Her past honors include the American Society for Bone and Mineral Research Young Investigator Award, the Advances in Mineral Metabolism/American Society for Bone and Mineral Research Young Investigator Award, the National Society for Histotechnology Diamond Cover Award, the Sun Valley Workshop on Skeletal Tissue Biology, Alice L. Jee Memorial Young Investigator Award, and the US Bone and Joint Decade Young Investigators Initiative.

Discussion
This is a fascinating development. In my practice we've seen similar outcomes with the revised protocol. The key differentiator seems to be patient selection criteria. Has anyone else noticed the correlation with BMI thresholds?

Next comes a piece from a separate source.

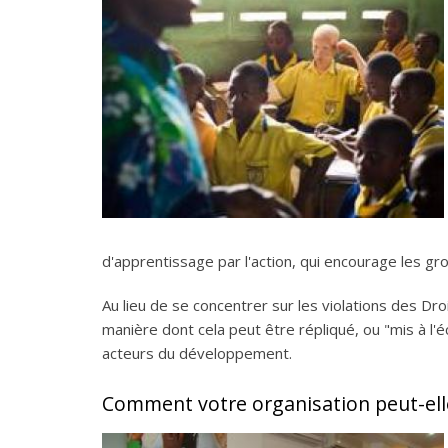
d'apprentissage par l'action, qui encourage les g
Au lieu de se concentrer sur les violations des Dr
manière dont cela peut être répliqué, ou "mis à l'é
acteurs du développement.
Comment votre organisation peut-elle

Great point. I'd push back slightly on the conclusion, the sample size in the cited study is too small to draw population-level inferences. That said, the directional signal is compelling and worth a larger RCT.
We implemented a similar approach last year. Early results are promising but we're still gathering 12-month follow-up data. Happy to share our protocol if anyone is interested.